Textes

Par son travail artistique, Emmanuel Henninger révèle ce qu’il advient quand la végétation et le sol sont détruits par l’homme. Par l’intermédiaire du dessin, il nous donne à voir les transformations extrêmes que nous imposons à nos territoires.  Depuis deux ans, l’artiste collecte les motifs témoignant des modes d’exploitation des ressources naturelles en France et en Allemagne. Son dessin intitulé Open Pit Mine nous présente, avec un souci du détail proche de la miniature, les excavations aux dimensions pharaoniques opérées dans la mine à ciel ouvert de Hambach, en Rhénanie-du-Nord-Westphalie.


Ce qui, à première vue, semble être un vaste canyon rocheux, se révèle être un territoire dépourvu de toute végétation, son sol et sa géologie ayant été réduits à néant par de monstrueuses excavatrices, afin d’atteindre les couches profondes de lignite génératrices de profits. La mine, plus grand site d’extraction de lignite d’Europe centrale, responsable à lui seul d’une grande partie des émissions de CO2 de l’Allemagne, est exploitée au détriment de l’une des dernières forêts primaires d’Allemagne, celle de Hambach. Une petite réserve de zone boisée a pu être sauvée grâce à l’occupation obstinée, depuis plusieurs années, de militants écologistes.
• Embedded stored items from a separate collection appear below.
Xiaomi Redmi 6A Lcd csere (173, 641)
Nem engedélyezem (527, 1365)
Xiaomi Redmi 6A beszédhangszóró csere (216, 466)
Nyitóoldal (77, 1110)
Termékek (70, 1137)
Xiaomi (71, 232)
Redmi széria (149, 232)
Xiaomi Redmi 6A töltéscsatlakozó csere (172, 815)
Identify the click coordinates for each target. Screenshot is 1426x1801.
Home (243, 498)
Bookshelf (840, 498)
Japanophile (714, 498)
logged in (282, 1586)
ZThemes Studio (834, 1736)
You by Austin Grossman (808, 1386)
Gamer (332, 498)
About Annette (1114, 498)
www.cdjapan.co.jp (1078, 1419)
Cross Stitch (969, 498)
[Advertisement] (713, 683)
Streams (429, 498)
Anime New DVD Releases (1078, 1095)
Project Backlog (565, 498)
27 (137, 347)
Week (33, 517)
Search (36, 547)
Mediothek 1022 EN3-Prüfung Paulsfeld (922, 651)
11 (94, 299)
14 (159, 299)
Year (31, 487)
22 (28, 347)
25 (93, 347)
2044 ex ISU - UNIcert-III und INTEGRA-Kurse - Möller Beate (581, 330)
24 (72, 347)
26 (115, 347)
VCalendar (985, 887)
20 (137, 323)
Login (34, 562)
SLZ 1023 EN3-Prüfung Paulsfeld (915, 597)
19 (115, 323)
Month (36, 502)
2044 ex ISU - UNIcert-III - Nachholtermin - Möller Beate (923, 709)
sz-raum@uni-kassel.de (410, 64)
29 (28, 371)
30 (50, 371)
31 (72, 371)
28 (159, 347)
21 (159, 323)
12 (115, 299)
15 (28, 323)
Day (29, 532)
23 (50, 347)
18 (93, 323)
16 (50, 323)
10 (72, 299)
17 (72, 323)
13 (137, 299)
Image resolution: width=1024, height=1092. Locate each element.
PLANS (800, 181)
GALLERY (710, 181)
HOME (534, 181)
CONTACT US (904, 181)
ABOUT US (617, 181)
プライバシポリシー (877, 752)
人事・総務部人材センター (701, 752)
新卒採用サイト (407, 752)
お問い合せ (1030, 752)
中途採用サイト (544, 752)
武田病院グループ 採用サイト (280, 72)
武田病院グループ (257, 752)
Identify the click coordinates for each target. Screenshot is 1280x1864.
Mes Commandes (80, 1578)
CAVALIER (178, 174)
Dans ses carnets de croquis, l’artiste a multiplié les dessins qui saisissent les divers aspects de ce territoire forestier, situé juste en face de la zone d’extraction du charbon. Des perspectives plus amples y alternent avec des vues fragmentaires de plantes poussant librement et communicant entre elles. Par l’appropriation lente et immersive de ces motifs, l’artiste exprime son respect et son admiration pour cette nature impressionnante, qu’il nous incombe de protéger.


Viktoria von der Brüggen

Historienne de l’art, commissaire d’exposition indépendante
Directrice par intérim du CEAAC, Strasbourg
Extrait catalogue : “Des herbes folles”, CEAAC, janvier 2021


Le point de départ est la marche. Je traverse des territoires, ici ou plus lointain. Des territoires qui m’interpellent. Il y a cette notion de traversée. D’un territoire à un autre, d’une frontière à une autre, d’un sous-bois vers un no man’s land. Je suis attiré par ce processus. De la collecte de fragments visuels par le médium photographique d’une part, vers sa transcription, traits par traits sur le papier d’autre part.

Mes choix iconographiques s’inscrivent ensuite dans une démarche plus globale d’intérêt pour le vivant et les écosystèmes anciens menacés. Cette démarche me conduit à me rendre sur place en parcourant différents sites en tension. Je parcours la France et l’Allemagne principalement à la rencontre des communautés militantes, associatives et artistiques. Ce choix d’être immergé au sein de territoires fragiles et de m’imprégner des messages d’activisme et d’enjeux environnementaux, me permet ensuite de traduire graphiquement cette somme de fragments de paysages.

De cette immersion dans le paysage, sont produits des dessins mais aussi des panoramas qui sont localisés pour la plupart et présentant tous une dichotomie entre deux mondes : des représentations de la nature peu anthropisées sont en contraste avec d’autres où l’extraction de matières premières est prégnante. La notion de paysage dans ma pratique se lit donc sous différents régimes et est multiple. Je cherche à y inscrire les aspirations socio-politiques afin d’en dégager des problématiques actuelles à notre époque et dont les thèmes sont les ressources naturelles et leur exploitation, les paysages hérités, transformés et néo-formés.

J’envisage le paysage comme un témoin des activités humaines et de cette grammaire obstinément aveugle je tends à rendre perceptible le basculement, l’inéluctable, le vertige ou l’effacement.

Le paysage est le reflet de notre société et au sein de ce contexte, il s’agit pour moi de questionner l’empreinte géologique de l’humain dans l’actualité et l’avenir de la planète en vue d’en proposer une représentation.

Aujourd’hui les principales forêts qui protègent notre planète du réchauffement climatique et qui abritent de nombreuses espèces animales et végétales sont détruites pour laisser la place a la vacuité des territoires. Actuellement la vie plurielle est en sursis. Plus précisément, pour créer les conditions de notre vie moderne occidentale, nous sommes obligés de créer des espaces de non-vie. Je vise ainsi à rendre perceptible par le dessin, les impacts de l’humain sur son environnement naturel. Les paysages que j’ai traversés sont par définition appelés à disparaître. De cette accumulation de données visuelles je tente de reconfigurer un espace, le notre, celui que nous perdons.